Ele estava em companhia de sua mulher, filho, sogro e uma amiga.
Desse total, 62 projéteis acertaram o carro e 9 o corpo da vítima. Como
explicar tal decisão?
Casos análogos são recorrentes.
Por mais que se trate de uma parcela minoritária de agentes do
Estado, a repetição de ocorrências como tiros pelas costas e
assassinatos covardes é assustadora e clama por medidas.
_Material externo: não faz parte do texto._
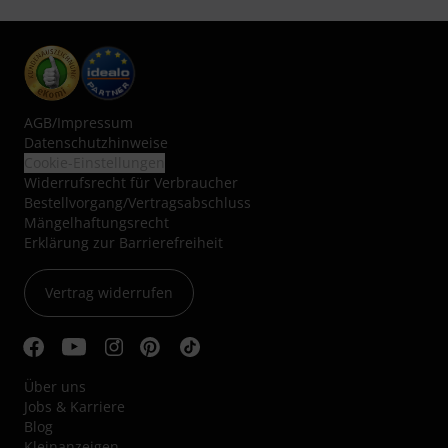
AGB
/
Impressum
Datenschutzhinweise
Cookie-Einstellungen
Widerrufsrecht für Verbraucher
Bestellvorgang/Vertragsabschluss
Mängelhaftungsrecht
Erklärung zur Barrierefreiheit
Vertrag widerrufen
Über uns
Jobs & Karriere
Blog
Kleinanzeigen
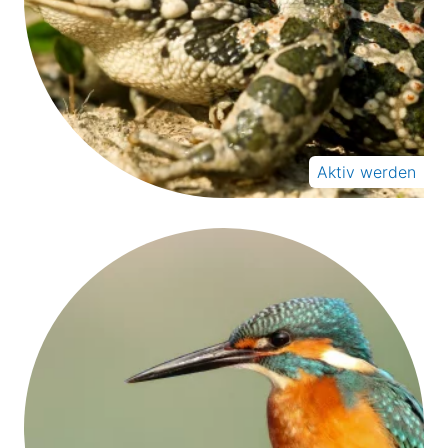
Aktiv werden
Note-se que o
descaso em geral atinge os mais pobres, gente cuja vida parece não valer
nada em seu país.
O decreto veio em resposta a este estado de coisas insustentável.
Suas recomendações já se inscrevem em convenções internacionais
assinadas pelo Brasil, em legislação vigente e em programas de
treinamento policial.
A intenção é detalhar a regulamentação legal e gerar incentivos para
que as regras sejam aplicadas, condicionando à sua observação o acesso a
fundos públicos nacionais.
As normas são básicas: a prerrogativa de uso da força pelo Estado
deve respeitar proporcionalidade, numa escala em que uso de arma de fogo
é um último recurso, só admissível quando outros de "menor intensidade
não forem suficientes para atingir os objetivos legais pretendidos".
Policiais não devem atirar contra pessoas desarmadas, disparar pelas costas ou alvejar veículos às cegas.
Não há nada de extraordinário ou inovador nisso. Em que pese a reação
política e ideológica de Tarcísios, Zemas e Ratinhos, outros
governadores apoiaram o dispositivo, bem como um grupo significativo de
ex-secretários de segurança.
A alegação de que seria uma interferência indevida da esfera federal numa atribuição dos estados não tem nenhum fundamento.
O Brasil não de hoje vive uma situação dramática nas políticas de
controle da criminalidade, com abusos em série, corrupção e infiltração
de facções nas instituições republicanas.
Para piorar, setores da população —senão a maioria ao menos parcela
rude e ignorante— apoia a truculência, as investidas contra bairros
pobres e o lema bandido bom é bandido morto.